> _YOUR TASK_:
From the entries, copy every line that carries the string "header".

[Document structure recognition data]
──────────
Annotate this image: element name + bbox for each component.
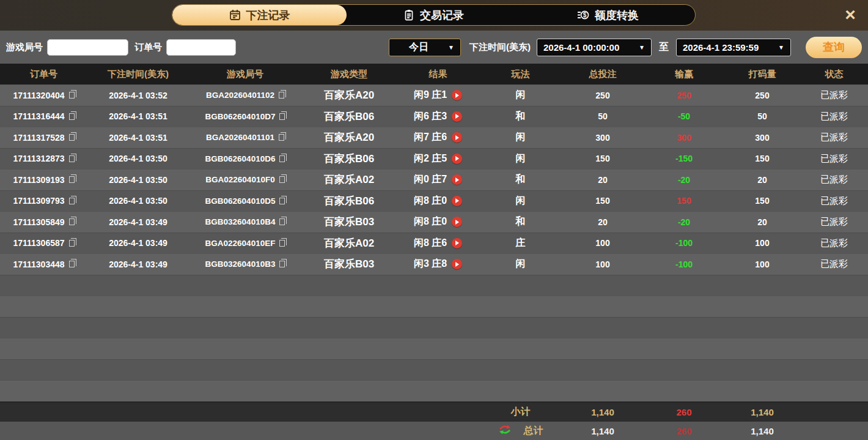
copy-icon[interactable]	[69, 92, 75, 99]
order-input[interactable]	[166, 39, 236, 56]
round-id: BGA20260401101	[206, 133, 274, 142]
game-type: 百家乐A20	[301, 127, 397, 148]
round-id: BGB062604010D6	[205, 154, 276, 163]
winloss-cell: -50	[644, 106, 724, 127]
tab-bar: 下注记录 交易记录 $ 额度转换	[172, 4, 696, 26]
total-label: 总计	[524, 425, 543, 438]
round-id: BGB032604010B3	[205, 259, 276, 269]
refresh-swap-icon[interactable]	[498, 423, 512, 438]
result-text: 闲0 庄7	[414, 173, 447, 186]
order-id: 17111312873	[13, 154, 64, 163]
close-icon[interactable]: ×	[840, 5, 861, 26]
total-turnover: 1,140	[724, 422, 800, 440]
bet-time: 2026-4-1 03:50	[87, 170, 189, 190]
total-bet: 150	[562, 149, 644, 170]
copy-icon[interactable]	[279, 261, 285, 267]
play-icon[interactable]	[452, 259, 462, 269]
header-total-bet: 总投注	[562, 64, 644, 84]
status-badge: 已派彩	[800, 191, 868, 212]
copy-icon[interactable]	[69, 218, 75, 225]
empty-row	[0, 275, 868, 296]
copy-icon[interactable]	[279, 92, 284, 99]
round-id: BGB062604010D7	[205, 112, 276, 121]
total-bet: 1,140	[562, 422, 644, 440]
copy-icon[interactable]	[279, 240, 285, 247]
date-to-select[interactable]: 2026-4-1 23:59:59 ▼	[676, 39, 791, 56]
bet-time: 2026-4-1 03:51	[87, 106, 189, 127]
winloss-cell: -20	[644, 170, 724, 190]
table-row: 17111305849 2026-4-1 03:49 BGB032604010B…	[0, 211, 868, 233]
play-type: 和	[479, 170, 562, 190]
table-row: 17111317528 2026-4-1 03:51 BGA2026040110…	[0, 127, 868, 148]
table-row: 17111303448 2026-4-1 03:49 BGB032604010B…	[0, 253, 868, 275]
quick-range-select[interactable]: 今日 ▼	[389, 39, 461, 56]
copy-icon[interactable]	[69, 198, 75, 204]
tab-label: 交易记录	[420, 8, 464, 23]
play-type: 闲	[479, 85, 562, 106]
play-icon[interactable]	[452, 154, 462, 164]
tab-bet-records[interactable]: 下注记录	[172, 5, 347, 25]
play-type: 闲	[479, 254, 562, 275]
date-from-select[interactable]: 2026-4-1 00:00:00 ▼	[537, 39, 652, 56]
round-id: BGA022604010EF	[205, 239, 276, 248]
total-winloss: 260	[644, 422, 724, 440]
result-text: 闲7 庄6	[414, 131, 447, 144]
copy-icon[interactable]	[69, 240, 75, 247]
turnover: 50	[724, 106, 800, 127]
result-text: 闲8 庄0	[414, 215, 447, 228]
bet-time: 2026-4-1 03:49	[87, 233, 189, 254]
play-type: 和	[479, 106, 562, 127]
game-type: 百家乐A20	[301, 85, 397, 106]
table-header: 订单号 下注时间(美东) 游戏局号 游戏类型 结果 玩法 总投注 输赢 打码量 …	[0, 64, 868, 84]
play-icon[interactable]	[452, 174, 462, 185]
winloss-cell: -20	[644, 212, 724, 233]
search-button[interactable]: 查询	[806, 37, 862, 58]
winloss-cell: 250	[644, 85, 724, 106]
game-type: 百家乐B06	[301, 106, 397, 127]
copy-icon[interactable]	[279, 155, 285, 162]
play-type: 和	[479, 212, 562, 233]
copy-icon[interactable]	[69, 113, 75, 120]
play-icon[interactable]	[452, 196, 462, 206]
calendar-icon	[229, 9, 241, 21]
tab-transaction-records[interactable]: 交易记录	[347, 5, 521, 25]
copy-icon[interactable]	[69, 261, 75, 267]
copy-icon[interactable]	[279, 198, 285, 204]
order-id: 17111306587	[13, 238, 64, 248]
copy-icon[interactable]	[279, 134, 284, 141]
play-icon[interactable]	[452, 90, 462, 100]
copy-icon[interactable]	[279, 113, 285, 120]
header-turnover: 打码量	[724, 64, 800, 84]
chevron-down-icon: ▼	[778, 44, 784, 51]
empty-row	[0, 359, 868, 381]
winloss-cell: -150	[644, 149, 724, 170]
round-id: BGA20260401102	[206, 91, 274, 100]
status-badge: 已派彩	[800, 106, 868, 127]
copy-icon[interactable]	[279, 176, 285, 183]
order-id: 17111309193	[13, 175, 64, 185]
play-icon[interactable]	[452, 217, 462, 227]
svg-text:$: $	[583, 12, 587, 18]
play-icon[interactable]	[452, 111, 462, 122]
status-badge: 已派彩	[800, 254, 868, 275]
copy-icon[interactable]	[69, 155, 75, 162]
tab-quota-transfer[interactable]: $ 额度转换	[521, 5, 695, 25]
bet-time: 2026-4-1 03:50	[87, 191, 189, 212]
result-text: 闲9 庄1	[414, 89, 447, 102]
header-result: 结果	[397, 64, 479, 84]
total-bet: 50	[562, 106, 644, 127]
header-order-id: 订单号	[0, 64, 87, 84]
round-input[interactable]	[47, 39, 128, 56]
play-icon[interactable]	[452, 132, 462, 143]
table-row: 17111312873 2026-4-1 03:50 BGB062604010D…	[0, 148, 868, 170]
copy-icon[interactable]	[69, 176, 75, 183]
game-type: 百家乐A02	[301, 233, 397, 254]
tab-label: 下注记录	[246, 8, 290, 23]
total-bet: 20	[562, 170, 644, 190]
copy-icon[interactable]	[69, 134, 75, 141]
turnover: 150	[724, 191, 800, 212]
copy-icon[interactable]	[279, 218, 285, 225]
order-id: 17111320404	[13, 91, 64, 100]
table-row: 17111306587 2026-4-1 03:49 BGA022604010E…	[0, 233, 868, 254]
play-icon[interactable]	[452, 238, 462, 248]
──────────
> _ANSWER_:
header-total-bet: 总投注	[562, 64, 644, 84]
table-header: 订单号 下注时间(美东) 游戏局号 游戏类型 结果 玩法 总投注 输赢 打码量 …	[0, 64, 868, 84]
header-turnover: 打码量	[724, 64, 800, 84]
header-result: 结果	[397, 64, 479, 84]
header-order-id: 订单号	[0, 64, 87, 84]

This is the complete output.